Collected data:

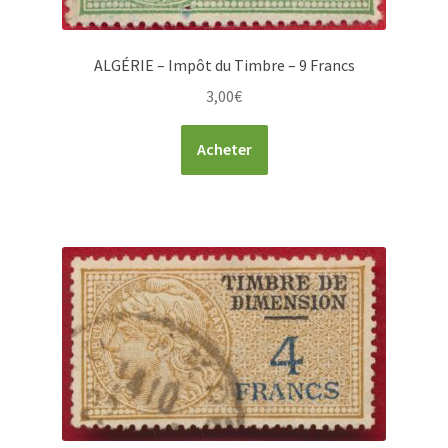
ALGÉRIE – Impôt du Timbre – 9 Francs
3,00
€
Acheter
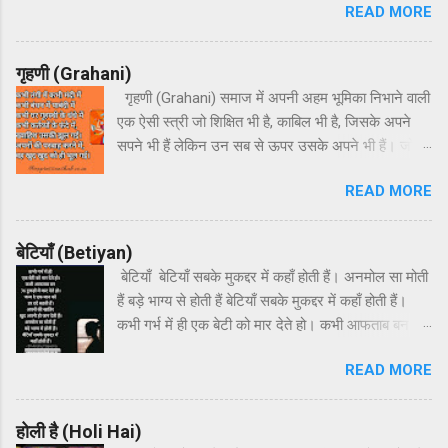
READ MORE
दंगा। हर घर में लहराओ तिरंगा।। हर अतिथि का हो
अभिनंदन, हर धर्म का करते हम वंदन, इस देश की माटी जैसे
चंदन, देश प्रेम पावन ज्यों गंगा। हर घर में लहराओ तिरंगा।।
गृहणी (Grahani)
गृहणी (Grahani) समाज में अपनी अहम भूमिका निभाने वाली
एक ऐसी स्त्री जो शिक्षित भी है, काबिल भी है, जिसके अपने
सपने भी हैं लेकिन उन सब से ऊपर उसके अपने भी हैं। जो
अपना घर सजाने और बच्चों को बनाने में अपने सपने और
READ MORE
अपनी ख्वाहिशों का हंसते-हंसते बलिदान दे देती है और फिर भी
उसके बारे में बहुत कुछ अनकहा रह जाता है। मेरा एक छोटा
सा प्रयास है उस स्त्री के बारे में कुछ कहने का जिसका पूरा
बेटियाँ (Betiyan)
घर ऋणी होता है और जिसे गृहणी कहते हैं। कभी तंगी में कभी
बेटियाँ बेटियाँ सबके मुकद्दर में कहाँ होती हैं। अनमोल सा मोती
मंदी में कभी बंधन में पाबंदी में कभी घर गृहस्थी के धंधे में कभी
हैं बड़े भाग्य से होती हैं बेटियाँ सबके मुकद्दर में कहाँ होती हैं।
कर्तव्यों के फंदे में, ख्वाहिश उसकी झूल गई। अपनों की परवाह
कभी गर्भ में ही एक बेटी को मार देते हो। कभी आफताब बन 36
करने में, वह खुद खुद को ही भूल गई। दूर पास के रिश्ते में
टुकड़ों में काट देते हो। जन्म दे एक जान को हर दर्द सहती हैं।
महंगा राशन हो सस्ते में बच्चों और उनके बस्ते में दिन भर वो
READ MORE
अपनों की खातिर खुद अपनी ही जान देती हैं। अनमोल सा
उलझी रहती है खाली रहती हो, क्या करती हो? ताने सुनती रहती
मोती हैं बड़े भाग्य से होती हैं बेटियाँ सबके मुकद्दर में कहाँ होती
है। तानों के ताने-बाने में घर अपना स्वर्ग बनाने में जीवन अपना
हैं। कभी शादी में बिक जाते हो कभी उन पर रौब जमाते हो। जो
होली है (Holi Hai)
ही भूल गयी। अपनों की परवाह करने में, वह खुद खुद को ही
सबको पीछे छोड़ बस तुमसे ही जुड़ जाती हैं। तुम उस पर हाथ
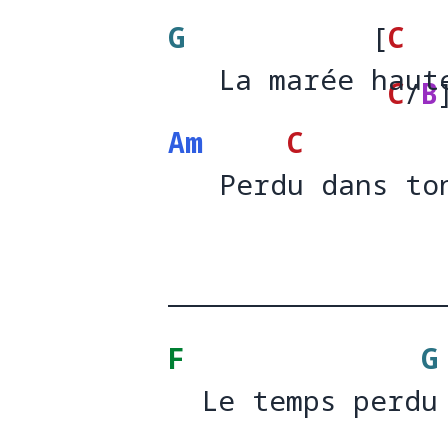
G
[
C
   La marée haut
   La marée 
aut
C
/
B
Am
C
   Perdu dans to
   Perd
u dans to
F
G
  Le temps perdu
  Le temps perd
u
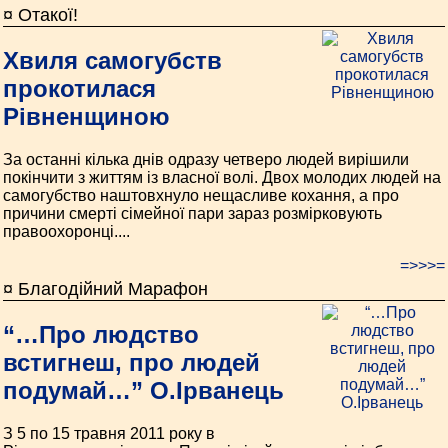
¤ Отакої!
Хвиля самогубств
прокотилася
Рівненщиною
За останні кілька днів одразу четверо людей вирішили
покінчити з життям із власної волі. Двох молодих людей на
самогубство наштовхнуло нещасливе кохання, а про
причини смерті сімейної пари зараз розмірковують
правоохоронці....
=>>>=
¤ Благодійний Марафон
“…Про людство
встигнеш, про людей
подумай…” О.Ірванець
З 5 по 15 травня 2011 року в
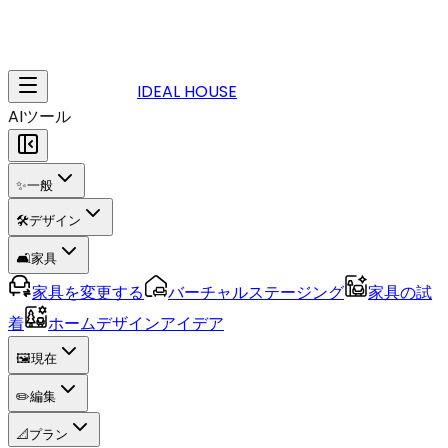
IDEAL HOUSE
AIツール
✨
一般
🛠️
デザイン
🛋️
家具
家具を変更する
バーチャルステージング
家具の試
着
ホームデザインアイデア
🖼️
現在
✏️
編集
📐
プラン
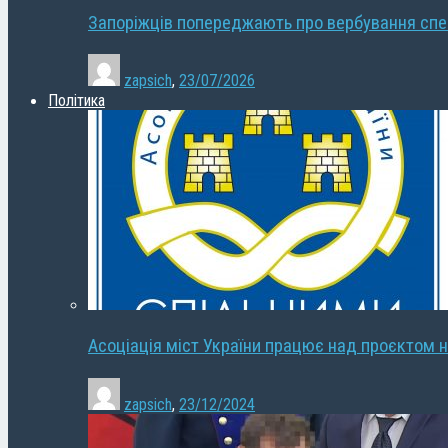
Запоріжців попереджають про вербування сп
zapsich
,
23/07/2026
Політика
Асоціація міст України працює над проєктом н
zapsich
,
23/12/2024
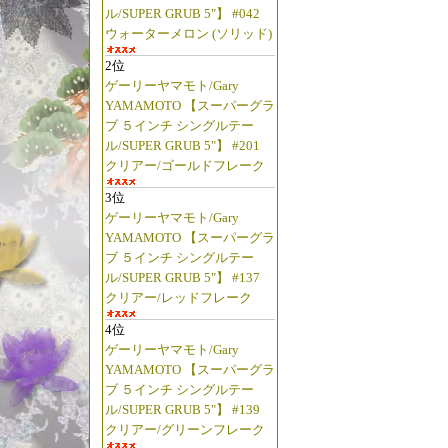
ル/SUPER GRUB 5"】 #042
ウォーターメロン (ソリッド)
2位
ゲーリーヤマモト/Gary
YAMAMOTO 【スーパーグラ
ブ ５インチ シングルテー
ル/SUPER GRUB 5"】 #201
クリアー/ゴールドフレーク
3位
ゲーリーヤマモト/Gary
YAMAMOTO 【スーパーグラ
ブ ５インチ シングルテー
ル/SUPER GRUB 5"】 #137
クリアー/レッドフレーク
4位
ゲーリーヤマモト/Gary
YAMAMOTO 【スーパーグラ
ブ ５インチ シングルテー
ル/SUPER GRUB 5"】 #139
クリアー/グリーンフレーク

### Task objective
All lines of the records above that contain the word "людей" are to be copied out.

### Result for this task
За останні кілька днів одразу четверо людей вирішили
покінчити з життям із власної волі. Двох молодих людей на
встигнеш, про людей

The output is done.